El comportamiento de la arena de fractura vuelve a confirmar la relación directa entre la actividad de los yacimientos no convencionales y la demanda de insumos mineros asociados a la perforación y estimulación de pozos. En el mismo informe, el propio IPI minero registra que el petróleo crudo no convencional creció 32,2% interanual y el gas natural no convencional lo hizo en 6,3%, dos indicadores que corren en paralelo al ritmo de la arena de fractura.
El insumo se utiliza en las operaciones de fracking de los pozos no convencionales.
El resto de las arenas, con resultados dispares
Las demás subcategorías del grupo mostraron un comportamiento más heterogéneo. La arena común para construcción fue la de mayor suba relativa: 39,7% interanual y 22,8% en el acumulado, aunque con una incidencia menor (1,0 punto) dado su menor peso relativo dentro del total. Las arenas industriales y arenas y gravas silíceas avanzaron 4,3% interanual, pero acumulan una baja de 3,0% en el año.

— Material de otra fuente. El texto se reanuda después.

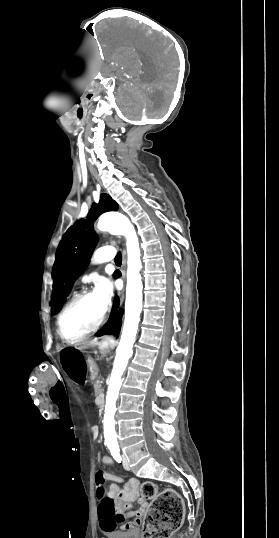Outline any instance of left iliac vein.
Returning <instances> with one entry per match:
<instances>
[{"label":"left iliac vein","mask_w":279,"mask_h":538,"mask_svg":"<svg viewBox=\"0 0 279 538\" xmlns=\"http://www.w3.org/2000/svg\"><path fill=\"white\" fill-rule=\"evenodd\" d=\"M122 458H123V467H124V469L125 470H130V466H129L127 457L125 455H123Z\"/></svg>","instance_id":"4c4485c4"}]
</instances>
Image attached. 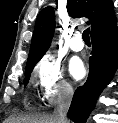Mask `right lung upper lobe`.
Masks as SVG:
<instances>
[{"instance_id": "obj_1", "label": "right lung upper lobe", "mask_w": 118, "mask_h": 123, "mask_svg": "<svg viewBox=\"0 0 118 123\" xmlns=\"http://www.w3.org/2000/svg\"><path fill=\"white\" fill-rule=\"evenodd\" d=\"M68 12L72 17L89 18L91 39L98 37L116 25V17L111 0H67ZM55 29V15L51 6L38 15L32 36L26 70L34 67L50 46Z\"/></svg>"}]
</instances>
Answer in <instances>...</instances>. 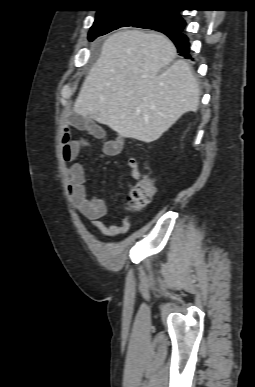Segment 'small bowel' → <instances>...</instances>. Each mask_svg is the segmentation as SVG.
Here are the masks:
<instances>
[{"label":"small bowel","mask_w":255,"mask_h":387,"mask_svg":"<svg viewBox=\"0 0 255 387\" xmlns=\"http://www.w3.org/2000/svg\"><path fill=\"white\" fill-rule=\"evenodd\" d=\"M72 129L88 131L103 139L102 149L105 155L117 156L122 152L124 139L117 136L114 139H105L103 129L86 116L75 114L65 120L61 137L62 157L66 162L76 159L80 150L87 145L83 139H75ZM130 176L138 180L141 176L139 165L134 157L127 158ZM68 196L73 206L80 214L88 219L94 228L107 237H114L126 233L130 229L128 217H124L120 225H105L100 219L107 214L105 200L95 194H89L86 188V171L81 163H74L68 170Z\"/></svg>","instance_id":"small-bowel-1"}]
</instances>
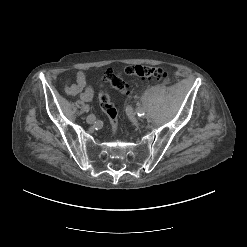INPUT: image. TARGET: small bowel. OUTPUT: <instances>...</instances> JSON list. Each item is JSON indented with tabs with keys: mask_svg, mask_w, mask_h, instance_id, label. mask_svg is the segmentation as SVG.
<instances>
[{
	"mask_svg": "<svg viewBox=\"0 0 247 247\" xmlns=\"http://www.w3.org/2000/svg\"><path fill=\"white\" fill-rule=\"evenodd\" d=\"M65 91L70 95L81 94V99L83 101H89L93 97V90L87 85L84 72H78L76 75V82L73 84H66Z\"/></svg>",
	"mask_w": 247,
	"mask_h": 247,
	"instance_id": "c3829d8e",
	"label": "small bowel"
}]
</instances>
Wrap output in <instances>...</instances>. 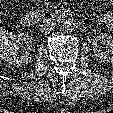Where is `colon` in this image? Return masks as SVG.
I'll list each match as a JSON object with an SVG mask.
<instances>
[{"instance_id": "obj_1", "label": "colon", "mask_w": 113, "mask_h": 113, "mask_svg": "<svg viewBox=\"0 0 113 113\" xmlns=\"http://www.w3.org/2000/svg\"><path fill=\"white\" fill-rule=\"evenodd\" d=\"M10 40H11L10 31L0 24V58L2 57L5 49L9 46Z\"/></svg>"}]
</instances>
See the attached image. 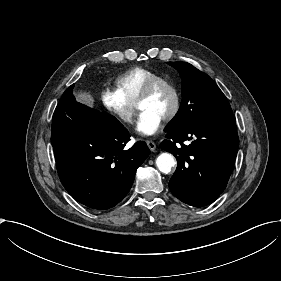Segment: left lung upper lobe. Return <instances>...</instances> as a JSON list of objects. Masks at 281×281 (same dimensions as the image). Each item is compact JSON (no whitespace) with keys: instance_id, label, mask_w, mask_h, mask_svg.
Instances as JSON below:
<instances>
[{"instance_id":"obj_1","label":"left lung upper lobe","mask_w":281,"mask_h":281,"mask_svg":"<svg viewBox=\"0 0 281 281\" xmlns=\"http://www.w3.org/2000/svg\"><path fill=\"white\" fill-rule=\"evenodd\" d=\"M168 64L177 69L182 78V102L165 132L233 115L225 95L207 74L186 62Z\"/></svg>"}]
</instances>
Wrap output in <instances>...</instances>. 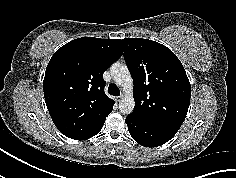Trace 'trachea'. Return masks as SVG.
Wrapping results in <instances>:
<instances>
[{
  "instance_id": "1",
  "label": "trachea",
  "mask_w": 236,
  "mask_h": 178,
  "mask_svg": "<svg viewBox=\"0 0 236 178\" xmlns=\"http://www.w3.org/2000/svg\"><path fill=\"white\" fill-rule=\"evenodd\" d=\"M108 93L113 95V96H119L120 95L119 88L115 84H110L109 85Z\"/></svg>"
}]
</instances>
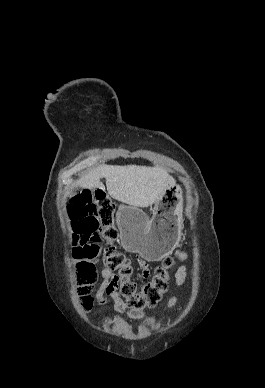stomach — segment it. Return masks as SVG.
Here are the masks:
<instances>
[{
    "instance_id": "stomach-1",
    "label": "stomach",
    "mask_w": 265,
    "mask_h": 388,
    "mask_svg": "<svg viewBox=\"0 0 265 388\" xmlns=\"http://www.w3.org/2000/svg\"><path fill=\"white\" fill-rule=\"evenodd\" d=\"M182 212L179 186L168 188L156 201L151 219L141 209L120 205L116 217L123 248L148 261H158L169 255L181 237Z\"/></svg>"
}]
</instances>
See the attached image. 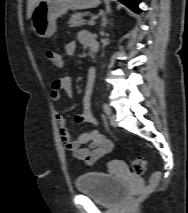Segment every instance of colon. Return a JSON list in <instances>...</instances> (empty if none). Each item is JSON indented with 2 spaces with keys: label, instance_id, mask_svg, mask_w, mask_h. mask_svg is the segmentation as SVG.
Listing matches in <instances>:
<instances>
[{
  "label": "colon",
  "instance_id": "1",
  "mask_svg": "<svg viewBox=\"0 0 188 213\" xmlns=\"http://www.w3.org/2000/svg\"><path fill=\"white\" fill-rule=\"evenodd\" d=\"M46 55L49 60H53L58 62L59 61V54L53 50H48L46 52ZM146 170V160L143 157H139L136 160H134L130 165V172L134 176H141ZM158 173L155 172L153 174V179H157ZM147 192V188L144 186H140L138 188V194L143 195Z\"/></svg>",
  "mask_w": 188,
  "mask_h": 213
}]
</instances>
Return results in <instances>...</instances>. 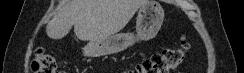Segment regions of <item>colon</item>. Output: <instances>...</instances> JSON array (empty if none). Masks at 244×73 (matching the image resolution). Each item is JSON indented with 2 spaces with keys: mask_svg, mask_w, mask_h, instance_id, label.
I'll return each instance as SVG.
<instances>
[{
  "mask_svg": "<svg viewBox=\"0 0 244 73\" xmlns=\"http://www.w3.org/2000/svg\"><path fill=\"white\" fill-rule=\"evenodd\" d=\"M189 43L182 39L179 46L166 48L137 63L126 73H172L186 59ZM34 73H58L56 59L44 50H37L31 62Z\"/></svg>",
  "mask_w": 244,
  "mask_h": 73,
  "instance_id": "obj_1",
  "label": "colon"
}]
</instances>
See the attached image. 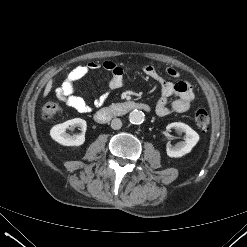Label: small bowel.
I'll list each match as a JSON object with an SVG mask.
<instances>
[{
    "mask_svg": "<svg viewBox=\"0 0 247 247\" xmlns=\"http://www.w3.org/2000/svg\"><path fill=\"white\" fill-rule=\"evenodd\" d=\"M99 68H103L111 73V78L108 82L109 91L118 90L123 86L124 72L118 64L112 61H105L103 63L90 61L86 64L78 65L71 70L62 85L55 91L58 99L79 112H89L91 107L81 96L76 94L75 84L90 71ZM166 72L172 78H177L179 75L178 71L172 67H168ZM143 73L145 76L153 79L160 85L161 97L155 106L157 115L166 116L172 112L184 113L191 108L194 100V90L191 84L185 81H165L152 65H145L143 67ZM108 95L109 92H106L96 98L94 100V105L96 107L101 106L107 100ZM171 97H175V100L170 103L169 99Z\"/></svg>",
    "mask_w": 247,
    "mask_h": 247,
    "instance_id": "1",
    "label": "small bowel"
}]
</instances>
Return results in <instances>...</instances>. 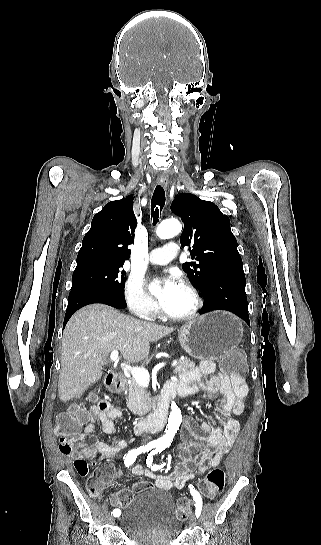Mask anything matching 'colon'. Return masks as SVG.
<instances>
[{
  "label": "colon",
  "mask_w": 321,
  "mask_h": 545,
  "mask_svg": "<svg viewBox=\"0 0 321 545\" xmlns=\"http://www.w3.org/2000/svg\"><path fill=\"white\" fill-rule=\"evenodd\" d=\"M221 369L224 373L234 378H244L246 366L243 356L240 353H232L221 360ZM87 419L86 410L78 405H72L67 411L57 417L55 433L59 437V450L65 455L79 454L78 446L82 443L88 445L94 441L93 437L80 435V429ZM77 472L86 479V489L88 493L98 498L103 489V480L108 475L105 471L95 472L89 475L83 461L75 463ZM225 486V473L220 468L212 469L204 479L198 483V490L202 496L208 499L215 498L222 492ZM148 482H139L134 486V492H139L150 488ZM133 497L130 490H122L112 498V505L120 510L124 509ZM192 500L190 498H181L177 501L176 516L183 521L188 519L191 513Z\"/></svg>",
  "instance_id": "1"
}]
</instances>
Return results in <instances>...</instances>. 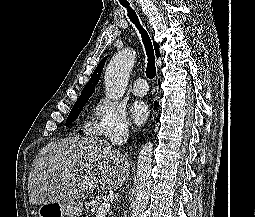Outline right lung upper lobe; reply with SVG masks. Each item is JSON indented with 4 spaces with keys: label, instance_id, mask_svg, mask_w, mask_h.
Returning a JSON list of instances; mask_svg holds the SVG:
<instances>
[{
    "label": "right lung upper lobe",
    "instance_id": "obj_1",
    "mask_svg": "<svg viewBox=\"0 0 255 217\" xmlns=\"http://www.w3.org/2000/svg\"><path fill=\"white\" fill-rule=\"evenodd\" d=\"M154 48H155L156 55H157V56H161L160 53H159V44H157V43L154 42ZM106 58H107V57H105V58L98 64V66L96 67V69L94 70V72H93V74H92V76H91V79H90L89 82L86 84V86L83 88L81 95L87 94V93H93V92H94L95 86H96L97 83L99 82L100 75H101V72H102V70H103V67H104ZM81 95H80V96H81Z\"/></svg>",
    "mask_w": 255,
    "mask_h": 217
}]
</instances>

En sentido contrario, las rocas para triturados pétreos sin clasificar retrocedieron 4,4% interanual, aunque acumulan una suba de 5,3% en el semestre, con una incidencia negativa de -1,0 punto. El canto rodado, granza y/o ripio subió 11,0% interanual y 19,7% acumulado. El resto de la categoría —que incluye roca o piedra caliza para construcción, dolomita para cal y cemento, y áridos sin clasificar— creció 26,1% interanual y 17,1% acumulado, con una incidencia de 1,4 puntos.
El crecimiento de la arena de fractura acompaña el ritmo de Vaca Muerta, según el informe.
Un indicador que sigue de cerca a Vaca Muerta
El peso de la arena de fractura dentro del índice general de arenas confirma que buena parte de la dinámica de este segmento minero depende, en la práctica, de la actividad de los yacimientos no convencionales de hidrocarburos.
Mientras las arenas para construcción reflejan el pulso de la obra civil, la arena de fractura funciona como un indicador indirecto —pero elocuente— del nivel de actividad en la formación Vaca Muerta, uno de los principales motores de la minería y la energía en la Argentina durante el primer semestre de 2026.